『激しさのハクソーリッジ。静寂のハイドリヒを撃て!』
第二次世界大戦下のチェコはナチスに占領されていた。イギリスに亡命していた軍人のヨゼフとヤンはナチス親衛隊大将のハイドリヒ暗殺の為に潜入するのだった…
新宿武蔵野館で鑑賞したんですがお盆休みとはいえ平日にも、かかわらず満席。前回も次回も満席でした。もうちょい大きなシネコンでかかってもイイと思うのですが。
冒頭はモノクロの資料映像から始まる。そして映画に入っていく。すると映像は少し黄色がかった映像が全篇で映し出されている。コレが当時の世界観を映し出してるのを大きく影響してて良かった。占領されている街並みの緊張感や生々しさが映し出されている。

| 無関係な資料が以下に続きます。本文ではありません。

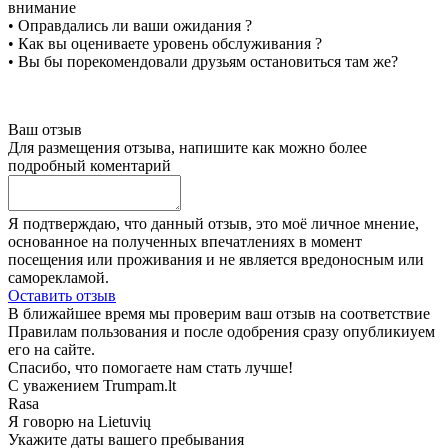
внимание
• Оправдались ли ваши ожидания ?
• Как вы оцениваете уровень обслуживания ?
• Вы бы порекомендовали друзьям остановиться там же?
Ваш отзыв
Для размещения отзыва, напишите как можно более
подробный коментарий
Я подтверждаю, что данный отзыв, это моё личное мнение,
основанное на полученных впечатлениях в момент
посещения или проживания и не является вредоносным или
саморекламой.
Оставить отзыв
В ближайшее время мы проверим ваш отзыв на соответствие
Правилам пользования и после одобрения сразу опубликиуем
его на сайте.
Спасибо, что помогаете нам стать лучше!
С уважением Trumpam.lt
Rasa
Я говорю на
Lietuvių
Укажите даты вашего пребывания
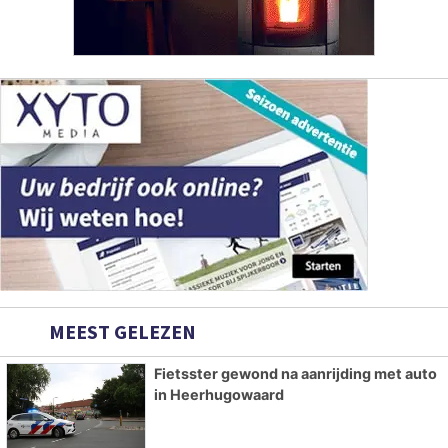
MEEST GELEZEN
Fietsster gewond na aanrijding met auto
in Heerhugowaard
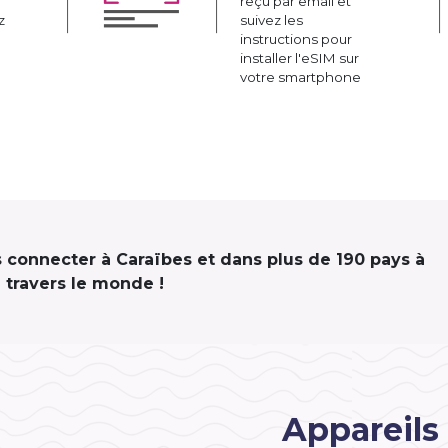
reçu par email et
z
suivez les
instructions pour
installer l'eSIM sur
votre smartphone
us connecter à Caraïbes et dans plus de 190 pays à
travers le monde !
Appareils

撮影カメラにデジタルではなく16ミリで撮影し。監督自ら撮影監督、カメラマンを兼任するほど画作りにこだわった。手持ちカメラで撮影も多く、臨場感というかドキュメンタリー感があって良かった。
この印象は「スポットライト」の時にも同じように感じたモノだったが映像の粗さが歴史を語っていて、さらにブラッシュアップされたような感じに受けた。
主演の2人は素晴らしい。任務に興じることで狂気に囚われているヨゼフを演じたキリアン・マーフィ。任務に希望を見出しながらも人並みの幸せに惹かれてしまうヤンを演じたジェイミー・ドーナン。

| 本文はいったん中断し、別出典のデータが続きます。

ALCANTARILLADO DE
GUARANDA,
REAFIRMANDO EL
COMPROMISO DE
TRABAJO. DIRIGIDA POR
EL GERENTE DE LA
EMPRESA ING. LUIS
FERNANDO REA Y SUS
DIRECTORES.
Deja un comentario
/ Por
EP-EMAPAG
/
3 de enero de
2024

他にも俳優陣の演技は皆、素晴らしかった。特にトビー・ジョーンズなんかはお気に入りです。「ミスト」の店長役とか大好き。今回も良かった。
キリアン・マーフィーは演技がじゃなく、見てて痛々しくなるくらいのキャラで凄く良かった。この後、同じ第二次大戦を描いた「ダンケルク」にも出演するので凄く楽しみ。
「ハクソーリッジ」の様な見た目の激しさではなく内面の激しさを描いたのが、この「ハイドリヒを撃て」でした。
ナチスの横暴に、いつかはと思いながら耐える姿。その酷さが増すたびに内なる炎を燃やすのが見ていて感じられる。そして、残虐さが際立ちがちなナチスの狡猾さを描いていたのも良かった。短いシーンながら拷問のシーンは、ナチスの怖さが描かれていたし。拷問された顔とかを見てギョッとなるくらいだ。
ラストの教会の戦闘シーンの迫力や緊張感はそれこそ「ハクソーリッジ」に並ぶくらいだった。
そしてラストの展開は、やはり「ハクソーリッジ」と対になるように違う意味で救いがあったのにも感動しました。
「ダンケルク」の前にこの作品を見るのは如何でしょうか。オススメです。